# 5-Flower Dataset

`Machine Perception`
- Asking machine learning model to learn to perceive what's in the image

`Computer Vision`
- Type of perception is analogous to human sight


[flower-dataset](https://www.tensorflow.org/datasets/catalog/tf_flowers)
- `'Daisy', 'Roses', 'Dandelions', 'Sunflowers' & 'Tuplips'`



**should not be used as a template, but as an example**

1. Quantity
  - to train ML models from scratch, you'll need to collect millions of images
  - There are alternative approaches that work with fewer images, but you should attempt to collect the largest dataset that is practical
2. Data Format
  - Storing the images as individual JPEG files is very inefficient because most of your model training time will be spent waiting for data to be read.
  - Better to use TensorFlow Record Format
3. Content
  - The dataset itself consists of found data - images that were not explicitly collected for the classification task.
  - Collect data more puposefully
4. Labelling


## Confirming if GPU is being used

In [2]:
# import tensorflow as tf
# print(tf.version.VERSION)
# device_name = tf.test.gpu_device_name()
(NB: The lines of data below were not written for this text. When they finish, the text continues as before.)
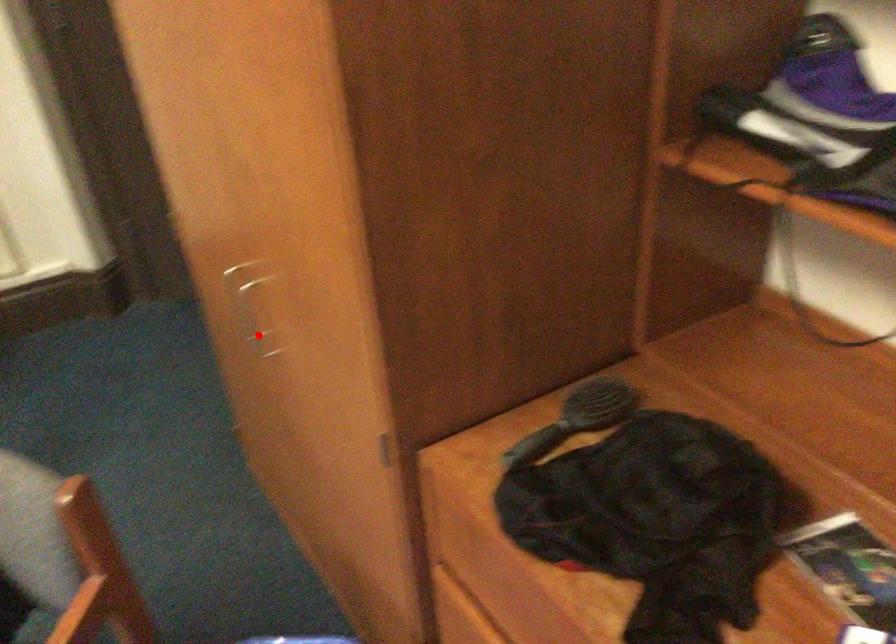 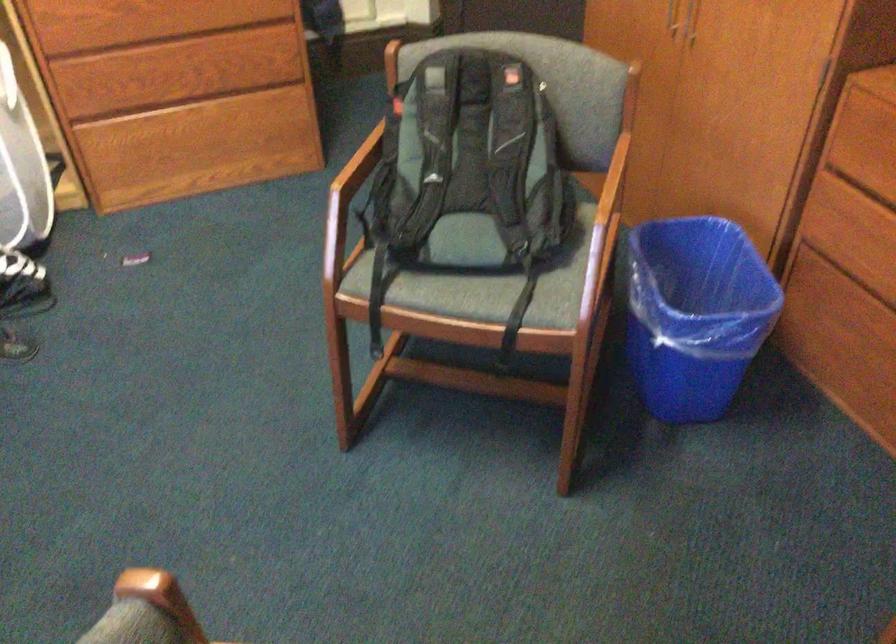 Question: A red point is marked in image1. In image2, is the corresponding 3D point closer to the camera or farther? Reply with the corresponding letter.

Choices:
 (A) The corresponding 3D point is closer.
 (B) The corresponding 3D point is farther.

Answer: (B) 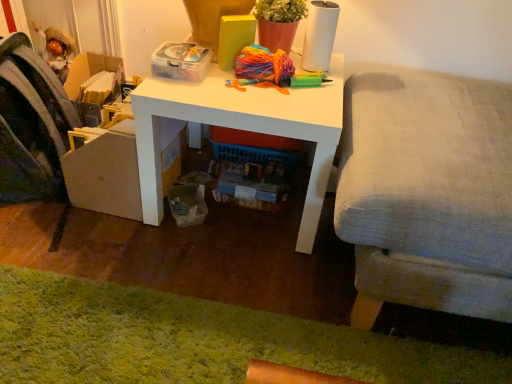 At what (x,y) coordinates should I click in order to perform the action: click on vacant space in front of white matte desk at center. Please return your answer as a coordinate pair (x, y). Image resolution: width=512 pixels, height=384 pixels. Looking at the image, I should click on (211, 266). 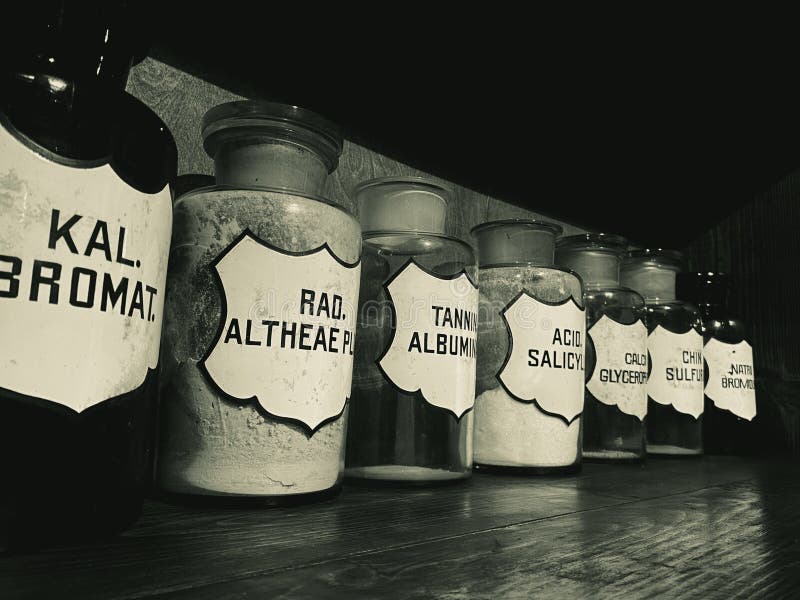 At what (x,y) coordinates should I click in order to perform the action: click on black jar. Please return your answer as a coordinate pair (x, y). Looking at the image, I should click on (102, 442), (730, 425). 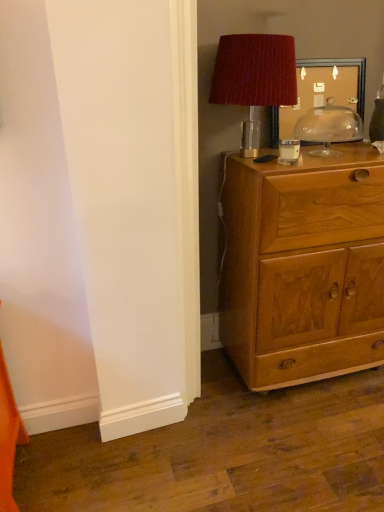 Question: Does transparent glass dome at upper right have a larger size compared to velvet red lampshade at upper right?

Choices:
 (A) yes
 (B) no

Answer: (B)

Question: Is transparent glass dome at upper right not near velvet red lampshade at upper right?

Choices:
 (A) no
 (B) yes

Answer: (A)

Question: Is transparent glass dome at upper right thinner than velvet red lampshade at upper right?

Choices:
 (A) yes
 (B) no

Answer: (A)

Question: From the image's perspective, would you say transparent glass dome at upper right is shown under velvet red lampshade at upper right?

Choices:
 (A) yes
 (B) no

Answer: (A)

Question: Can you confirm if transparent glass dome at upper right is shorter than velvet red lampshade at upper right?

Choices:
 (A) yes
 (B) no

Answer: (A)

Question: From a real-world perspective, is transparent glass dome at upper right on top of velvet red lampshade at upper right?

Choices:
 (A) yes
 (B) no

Answer: (B)

Question: Is wooden cabinet at right positioned far away from velvet red lampshade at upper right?

Choices:
 (A) yes
 (B) no

Answer: (B)

Question: Considering the relative sizes of wooden cabinet at right and velvet red lampshade at upper right in the image provided, is wooden cabinet at right smaller than velvet red lampshade at upper right?

Choices:
 (A) yes
 (B) no

Answer: (B)

Question: Does wooden cabinet at right turn towards velvet red lampshade at upper right?

Choices:
 (A) no
 (B) yes

Answer: (A)

Question: Is wooden cabinet at right not within velvet red lampshade at upper right?

Choices:
 (A) yes
 (B) no

Answer: (A)

Question: Does wooden cabinet at right have a lesser height compared to velvet red lampshade at upper right?

Choices:
 (A) yes
 (B) no

Answer: (B)

Question: Is wooden cabinet at right positioned before velvet red lampshade at upper right?

Choices:
 (A) yes
 (B) no

Answer: (B)

Question: From a real-world perspective, does wooden picture frame at upper right stand above transparent glass dome at upper right?

Choices:
 (A) yes
 (B) no

Answer: (A) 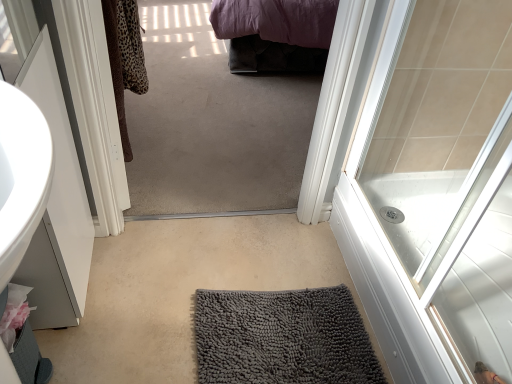 Identify the location of white glossy door at upper right. (435, 192).

This screenshot has height=384, width=512. What do you see at coordinates (183, 292) in the screenshot?
I see `gray textured bath mat at center` at bounding box center [183, 292].

Measure the distance between point [261,364] and camera.

Point [261,364] and camera are 3.95 feet apart from each other.

What are the coordinates of `white glossy door at upper right` in the screenshot? It's located at (435, 192).

Which is behind, gray textured bath mat at center or white glossy door at upper right?

gray textured bath mat at center is more distant.

Is white glossy door at upper right inside gray textured bath mat at center?

No, gray textured bath mat at center does not contain white glossy door at upper right.

Does gray textured bath mat at center have a larger size compared to white glossy door at upper right?

Incorrect, gray textured bath mat at center is not larger than white glossy door at upper right.

Based on their positions, is white glossy door at upper right located to the left or right of gray chenille bath mat at center?

white glossy door at upper right is to the right of gray chenille bath mat at center.

I want to click on bath mat behind the white glossy door at upper right, so [x=282, y=338].

Which is behind, point (452, 18) or point (274, 365)?

The point (274, 365) is behind.

From a real-world perspective, between white glossy door at upper right and gray chenille bath mat at center, who is vertically lower?

gray chenille bath mat at center is physically lower.

Considering the relative sizes of white glossy door at upper right and gray textured bath mat at center in the image provided, is white glossy door at upper right wider than gray textured bath mat at center?

Incorrect, the width of white glossy door at upper right does not surpass that of gray textured bath mat at center.

At what (x,y) coordinates should I click in order to perform the action: click on plain that appears below the white glossy door at upper right (from the image's perspective). Please return your answer as a coordinate pair (x, y). Image resolution: width=512 pixels, height=384 pixels. Looking at the image, I should click on (183, 292).

Considering the points (450, 324) and (313, 232), which point is behind, point (450, 324) or point (313, 232)?

Positioned behind is point (313, 232).

Is the position of white glossy door at upper right more distant than that of gray textured bath mat at center?

That is False.

Is gray textured bath mat at center in front of gray chenille bath mat at center?

That is True.

In the scene shown: From a real-world perspective, is gray textured bath mat at center physically below gray chenille bath mat at center?

Yes, from a real-world perspective, gray textured bath mat at center is beneath gray chenille bath mat at center.

Is point (160, 322) positioned in front of point (215, 380)?

No, it is not.

Can you confirm if gray textured bath mat at center is thinner than gray chenille bath mat at center?

In fact, gray textured bath mat at center might be wider than gray chenille bath mat at center.

Does gray chenille bath mat at center have a lesser height compared to gray textured bath mat at center?

Incorrect, the height of gray chenille bath mat at center does not fall short of that of gray textured bath mat at center.

Considering the sizes of objects gray chenille bath mat at center and gray textured bath mat at center in the image provided, who is wider, gray chenille bath mat at center or gray textured bath mat at center?

gray textured bath mat at center.

Between gray chenille bath mat at center and gray textured bath mat at center, which one has smaller size?

Smaller between the two is gray chenille bath mat at center.

Is gray chenille bath mat at center in contact with gray textured bath mat at center?

No.

Choose the correct answer: Is gray chenille bath mat at center inside white glossy door at upper right or outside it?

gray chenille bath mat at center is not enclosed by white glossy door at upper right.

You are a GUI agent. You are given a task and a screenshot of the screen. Output one action in this format:
    pyautogui.click(x=<x>, y=<y>)
    Task: Click on the door above the gray chenille bath mat at center (from the image's perspective)
    Image resolution: width=512 pixels, height=384 pixels.
    Given the screenshot: What is the action you would take?
    pyautogui.click(x=435, y=192)

Is point (348, 357) farther from camera compared to point (391, 228)?

No, (348, 357) is closer to viewer.

Is gray chenille bath mat at center bigger or smaller than white glossy door at upper right?

In the image, gray chenille bath mat at center appears to be smaller than white glossy door at upper right.

Locate an element on the screen. The image size is (512, 384). door above the gray textured bath mat at center (from a real-world perspective) is located at coordinates (435, 192).

This screenshot has height=384, width=512. Identify the location of door above the gray chenille bath mat at center (from the image's perspective). click(435, 192).

Considering their positions, is gray textured bath mat at center positioned closer to white glossy door at upper right than gray chenille bath mat at center?

Among the two, gray chenille bath mat at center is located nearer to white glossy door at upper right.

From the image, which object appears to be farther from gray textured bath mat at center, gray chenille bath mat at center or white glossy door at upper right?

Among the two, white glossy door at upper right is located further to gray textured bath mat at center.

Estimate the real-world distances between objects in this image. Which object is further from gray chenille bath mat at center, white glossy door at upper right or gray textured bath mat at center?

white glossy door at upper right lies further to gray chenille bath mat at center than the other object.

Estimate the real-world distances between objects in this image. Which object is closer to gray textured bath mat at center, white glossy door at upper right or gray chenille bath mat at center?

gray chenille bath mat at center is positioned closer to the anchor gray textured bath mat at center.

Which object lies nearer to the anchor point gray chenille bath mat at center, gray textured bath mat at center or white glossy door at upper right?

gray textured bath mat at center.

Which object lies further to the anchor point white glossy door at upper right, gray chenille bath mat at center or gray textured bath mat at center?

gray textured bath mat at center is positioned further to the anchor white glossy door at upper right.

This screenshot has width=512, height=384. I want to click on plain between white glossy door at upper right and gray chenille bath mat at center in the front-back direction, so click(x=183, y=292). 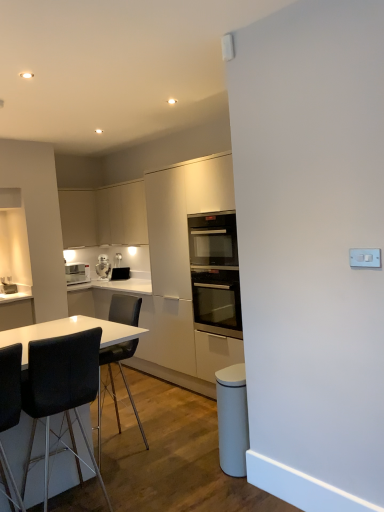 Question: In terms of height, does white glossy microwave at upper left, the second appliance viewed from the right, look taller or shorter compared to matte white cabinet at upper left, marked as the second cabinetry in a right-to-left arrangement?

Choices:
 (A) short
 (B) tall

Answer: (A)

Question: Based on their sizes in the image, would you say white glossy microwave at upper left, which is counted as the 1th appliance, starting from the left, is bigger or smaller than matte white cabinet at upper left, marked as the second cabinetry in a right-to-left arrangement?

Choices:
 (A) small
 (B) big

Answer: (A)

Question: Which object is positioned farthest from the matte black toaster at center, which is the 2th appliance from left to right?

Choices:
 (A) white glossy microwave at left
 (B) matte white cabinet at upper left, marked as the second cabinetry in a right-to-left arrangement
 (C) black leather chair at lower left, which is counted as the third chair, starting from the back
 (D) matte white cabinets at upper left, the second cabinetry viewed from the left
 (E) black leather chair at lower left, which is the 2th chair from front to back

Answer: (C)

Question: Which of these objects is positioned farthest from the black glass oven at center?

Choices:
 (A) white glossy microwave at upper left, the second appliance viewed from the right
 (B) matte black toaster at center, the first appliance viewed from the right
 (C) white glossy microwave at left
 (D) black leather chair at lower left, which is counted as the third chair, starting from the back
 (E) matte white cabinets at upper left, the second cabinetry viewed from the left

Answer: (C) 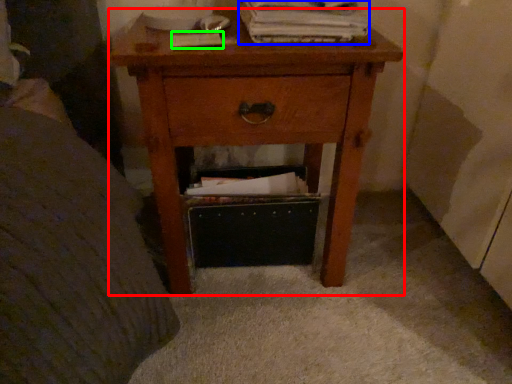 Question: Considering the real-world distances, which object is closest to nightstand (highlighted by a red box)? paperback book (highlighted by a blue box) or paperback book (highlighted by a green box).

Choices:
 (A) paperback book
 (B) paperback book

Answer: (A) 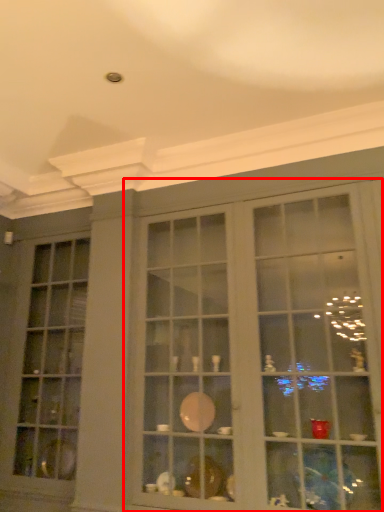 Question: From the image's perspective, what is the correct spatial relationship of shelf (annotated by the red box) in relation to window?

Choices:
 (A) above
 (B) below

Answer: (A) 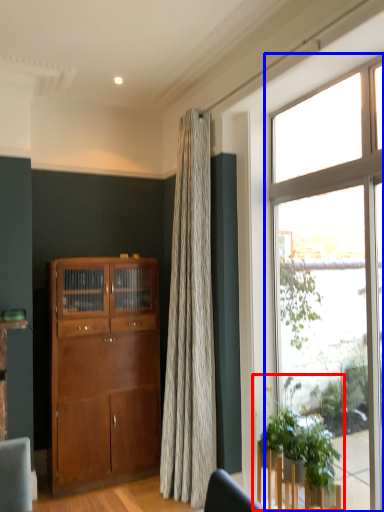 Question: Among these objects, which one is farthest to the camera, houseplant (highlighted by a red box) or window (highlighted by a blue box)?

Choices:
 (A) houseplant
 (B) window

Answer: (B) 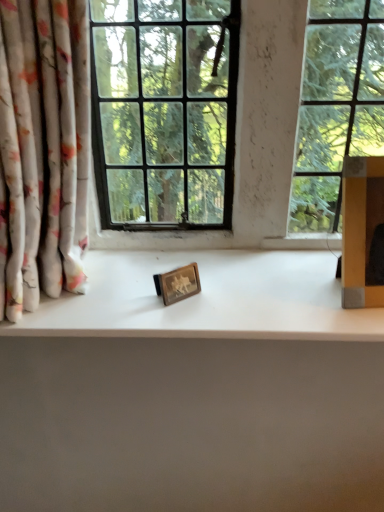 This screenshot has width=384, height=512. Identify the location of free spot to the right of floral fabric curtain at left. (180, 301). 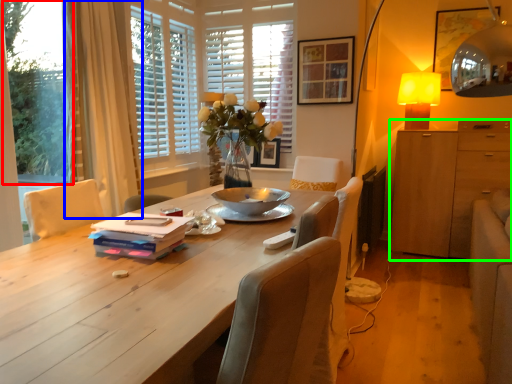 Question: Which is farther away from window screen (highlighted by a red box)? curtain (highlighted by a blue box) or cabinetry (highlighted by a green box)?

Choices:
 (A) curtain
 (B) cabinetry

Answer: (B) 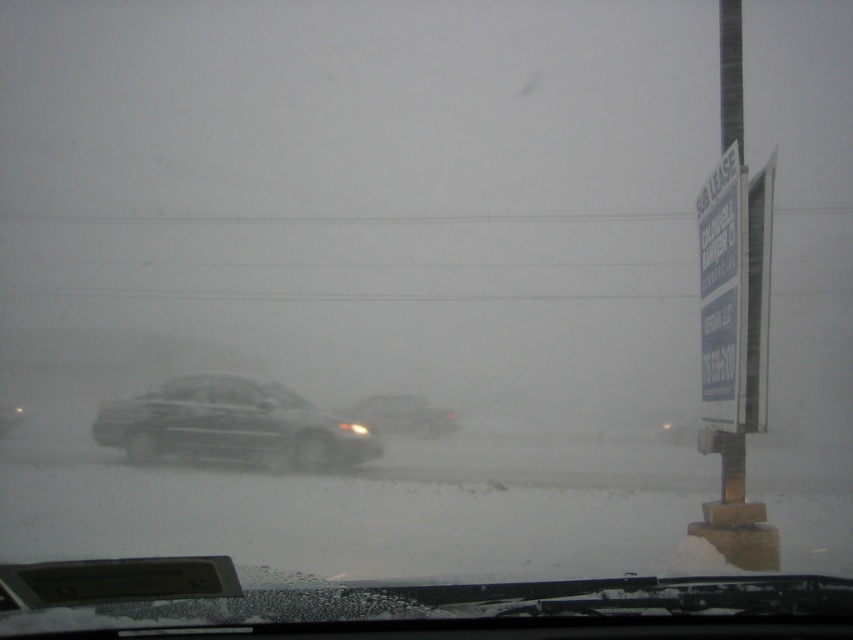 Is point (115, 422) less distant than point (720, 172)?

No, it is not.

Can you confirm if sleek metallic sedan at center is taller than white paper sign at right?

No, sleek metallic sedan at center is not taller than white paper sign at right.

Locate an element on the screen. sleek metallic sedan at center is located at coordinates (231, 424).

Is point (734, 378) farther from viewer compared to point (412, 403)?

That is False.

Can you confirm if white paper sign at right is shorter than matte black car at center?

In fact, white paper sign at right may be taller than matte black car at center.

Where is `white paper sign at right`? white paper sign at right is located at coordinates (722, 291).

From the picture: Which is more to the left, sleek metallic sedan at center or matte black car at center?

sleek metallic sedan at center is more to the left.

Does sleek metallic sedan at center have a greater height compared to matte black car at center?

Yes, sleek metallic sedan at center is taller than matte black car at center.

Image resolution: width=853 pixels, height=640 pixels. What do you see at coordinates (231, 424) in the screenshot? I see `sleek metallic sedan at center` at bounding box center [231, 424].

Locate an element on the screen. sleek metallic sedan at center is located at coordinates (231, 424). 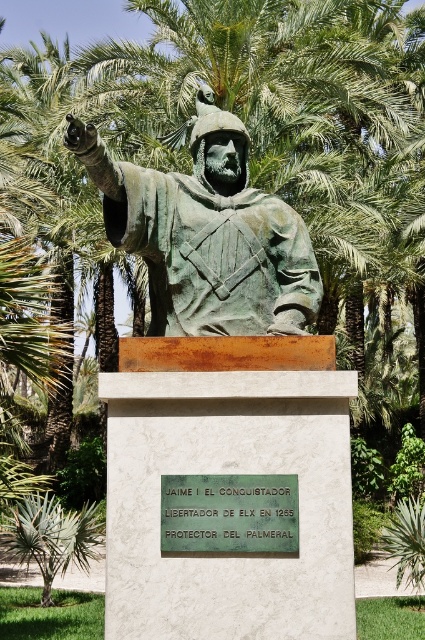 Question: Does bronze statue at center have a greater width compared to green leafy palm tree at lower left?

Choices:
 (A) yes
 (B) no

Answer: (B)

Question: Which of the following is the farthest from the observer?

Choices:
 (A) (x=47, y=499)
 (B) (x=297, y=288)

Answer: (A)

Question: Among these objects, which one is nearest to the camera?

Choices:
 (A) green leafy palm tree at lower left
 (B) bronze statue at center

Answer: (B)

Question: Can you confirm if bronze statue at center is positioned above green leafy palm tree at lower left?

Choices:
 (A) no
 (B) yes

Answer: (B)

Question: Is bronze statue at center further to camera compared to green leafy palm tree at lower left?

Choices:
 (A) yes
 (B) no

Answer: (B) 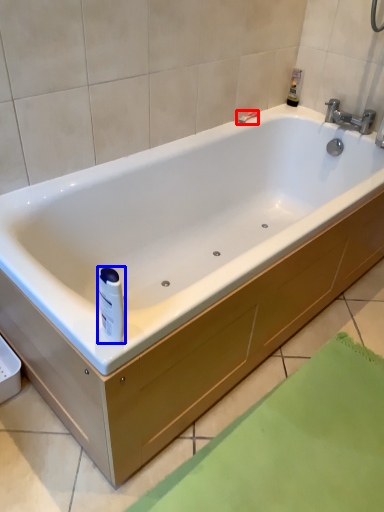 Question: Which point is closer to the camera, shower (highlighted by a red box) or toiletry (highlighted by a blue box)?

Choices:
 (A) shower
 (B) toiletry

Answer: (B)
# if device_name != '/device:GPU:0':
#   raise SystemError('GPU device not found')
# print('Found GPU at: {}'.format(device_name))

## Examining the Images

In [3]:
!gsutil cat gs://practical-ml-vision-book/flowers_5_jpeg/flower_photos/train_set.csv | head -5

'gsutil' is not recognized as an internal or external command,
operable program or batch file.


## Reading Image Data

1. `img = tf.io.read_file(filename)` Used to read the file and convert it into pixel data - also called decoding
2. `img = tf.image.decode_jpeg(img, channels=IMG_CHANNELS)` specifying the number of color channels (red, green, blue) from the JPEG
3. `img = tf.image.convert_image_dtype(img, tf.float32)` pixel values consist of RGB that are of type uint and in the range of [0, 255], this converts them into a float scale so they lie in the range [0, 1]
4. `tf.image.resize(img, reshape_dims)` resizing to a desired shape



In [4]:
import matplotlib.pylab as plt
import numpy as np
import tensorflow as tf

IMG_HEIGHT = 224
IMG_WIDTH  = 224
IMG_CHANNELS = 3

In [5]:
def read_and_decode(filename, reshape_dims):

  # Read the file - convert them into pixel data, also called decoding
  img = tf.io.read_file(filename)

  # Convert the compressed string to a 3D uint8 tensor - specifying the number of 
  # color channels (red, green, blue) from JPEG
  img = tf.image.decode_jpeg(img, channels=IMG_CHANNELS)

  # Use `convert_image_dtype` to convert to floats in the [0, 1] range
  img = tf.image.convert_image_dtype(img, tf.float32)

  # Resize the image to the desired size
  return tf.image.resize(img, reshape_dims) 

In [6]:
CLASS_NAMES = [item.numpy().decode('utf-8')
              for item in tf.strings.regex_replace(tf.io.gfile.glob("gs://practical-ml-vision-book/flowers_5_jpeg/flower_photos/*"),
                 "gs://practical-ml-vision-book/flowers_5_jpeg/flower_photos/", "")]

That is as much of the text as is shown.